XIII
Un día desperté,
era sábado, lo recuerdo bien, ese día el corazón empezó a doler otra vez. Me
levanté y me quedé sentada en la cama. Ese simple movimiento hizo agitarme y
respirar con mucha dificultad. Sentía que algo se iba a romper por dentro. Me
levanté lo más rápido que pude y me vestí.
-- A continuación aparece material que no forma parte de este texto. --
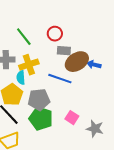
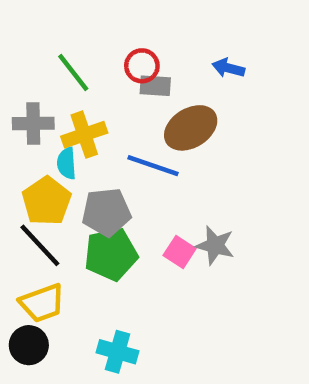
gray rectangle: (64, 51) -> (155, 86), moved
blue arrow: (94, 65) -> (228, 68), moved
green pentagon: (41, 119) -> (111, 254), turned -30
gray star: (95, 129) -> (215, 245), moved

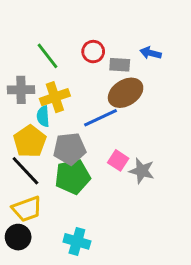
gray rectangle: (155, 86) -> (120, 65), moved
blue line: (153, 166) -> (101, 118), turned -44
pink square: (180, 252) -> (118, 160), moved

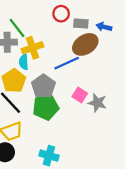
blue arrow: (151, 53) -> (104, 27), moved
green line: (48, 56) -> (17, 28), moved
gray pentagon: (70, 149) -> (43, 86), turned -30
Tenía que ir a casa de Mariana, si
era el momento de morir, tenía que hacerlo junto a la persona que más quería en
el mundo. Pasé por la habitación de mis padres y tomé su retrato. No sé por qué
ese dolor en el corazón me traía tanta paz, como si supiera que eso me haría
estar con mis padres otra vez. Bajé las escaleras y el dolor paró de golpe.
Caminé a la casa de Mariana preguntándome qué pasaba en realidad con mi corazón.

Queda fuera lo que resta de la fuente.